Intuition behind a counterexample to $|A+A|\leq |A-A|$, where $A$ is a finite set

Question

Define

$$A+A=\{a+b:a,b \in A\}, A-A = \{a-b:a,b \in A\}$$

Then prove or disprove the following

$$|A+A|\leq |A-A|$$

Intuitively, it should be true, as

$$a+b=b+a$$

$$a-b \neq b-a$$

However, I accidentally discovered the following counterexample by Conway proposed in 1969

$$A=\{1,2,3,5,8,9,13,15,16\}$$

where

$$A+A=\{2,3,...,32\}-\{27\}, |A+A|=30$$ $$A-A=\{-15,-14,...,15\}-\{\pm 9\}, |A-A|=29$$

Incredible! How did he come up with this? (Of course, I can do it using a computer program...)

Answer 1

Let me mention a general result: Theorem 4 in "Many Sets Have More Sums Than Differences" by Greg Martin and Kevin O'Bryant:

For every integer $x$, there is a set $A\subseteq\{0, 1,\dots , 17|x|\}$ with $|A+A|−|A−A|=x$.
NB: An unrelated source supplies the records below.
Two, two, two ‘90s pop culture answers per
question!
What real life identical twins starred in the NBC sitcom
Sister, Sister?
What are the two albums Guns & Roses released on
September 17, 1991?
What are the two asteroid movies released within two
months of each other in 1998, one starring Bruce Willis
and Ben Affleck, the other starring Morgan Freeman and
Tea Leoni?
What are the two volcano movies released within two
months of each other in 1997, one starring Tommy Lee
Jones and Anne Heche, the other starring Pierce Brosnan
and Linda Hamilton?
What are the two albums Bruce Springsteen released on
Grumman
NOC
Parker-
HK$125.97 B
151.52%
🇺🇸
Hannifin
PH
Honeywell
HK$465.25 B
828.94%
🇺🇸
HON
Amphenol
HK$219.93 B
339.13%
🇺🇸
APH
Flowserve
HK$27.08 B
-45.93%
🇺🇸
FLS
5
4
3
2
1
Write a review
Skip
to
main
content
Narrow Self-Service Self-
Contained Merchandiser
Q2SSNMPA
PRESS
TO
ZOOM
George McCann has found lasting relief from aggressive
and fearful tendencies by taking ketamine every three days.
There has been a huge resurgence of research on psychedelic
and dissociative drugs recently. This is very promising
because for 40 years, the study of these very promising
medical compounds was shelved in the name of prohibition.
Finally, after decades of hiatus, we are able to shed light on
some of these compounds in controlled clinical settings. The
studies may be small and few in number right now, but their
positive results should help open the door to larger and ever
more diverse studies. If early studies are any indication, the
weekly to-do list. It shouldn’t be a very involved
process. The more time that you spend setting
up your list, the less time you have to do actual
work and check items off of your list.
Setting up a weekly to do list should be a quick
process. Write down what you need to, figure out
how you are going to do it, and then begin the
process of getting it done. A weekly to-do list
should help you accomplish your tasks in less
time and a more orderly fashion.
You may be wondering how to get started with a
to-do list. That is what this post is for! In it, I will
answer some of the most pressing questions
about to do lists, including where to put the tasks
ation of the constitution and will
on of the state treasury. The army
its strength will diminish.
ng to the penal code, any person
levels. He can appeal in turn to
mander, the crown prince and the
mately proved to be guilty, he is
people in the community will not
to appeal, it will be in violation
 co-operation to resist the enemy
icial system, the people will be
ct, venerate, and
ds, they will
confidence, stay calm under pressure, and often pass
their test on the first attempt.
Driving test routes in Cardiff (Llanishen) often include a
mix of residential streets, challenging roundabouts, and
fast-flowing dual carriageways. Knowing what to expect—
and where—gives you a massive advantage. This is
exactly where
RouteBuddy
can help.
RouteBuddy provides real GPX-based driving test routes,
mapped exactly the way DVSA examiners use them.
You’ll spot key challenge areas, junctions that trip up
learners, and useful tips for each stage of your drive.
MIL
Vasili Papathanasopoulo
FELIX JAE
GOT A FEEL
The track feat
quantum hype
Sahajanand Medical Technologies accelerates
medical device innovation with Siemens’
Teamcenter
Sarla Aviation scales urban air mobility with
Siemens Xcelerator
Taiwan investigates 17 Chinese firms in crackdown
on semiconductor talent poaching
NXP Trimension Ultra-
Its proof gives you an idea of how these sets can be obtained.

Note that for $x=1$, we have $A=\{0, 2, 3, 4, 7, 11, 12, 14\}$. Then $$A+A=\{0, 2, 3, 4, 5, 6, 7, 8, 9, 10, 11, 12, 13, 14, 15, 16, 17, 18, 19, 21, 22, 23, 24, 25, 26, 28\}$$ and $$A-A= \{-14, -12, -11, -10, -9, -8, -7, -5, -4, -3, -2, -1, 0, 1, 2, 3, 4, 5, 7, 8, 9, 10, 11, 12, 14\}.$$ Hence $|A+A|=26>25=|A-A|$.

For a generalization to abelian groups see "Sets with more sums than differences by Melvyn B.Nathanson.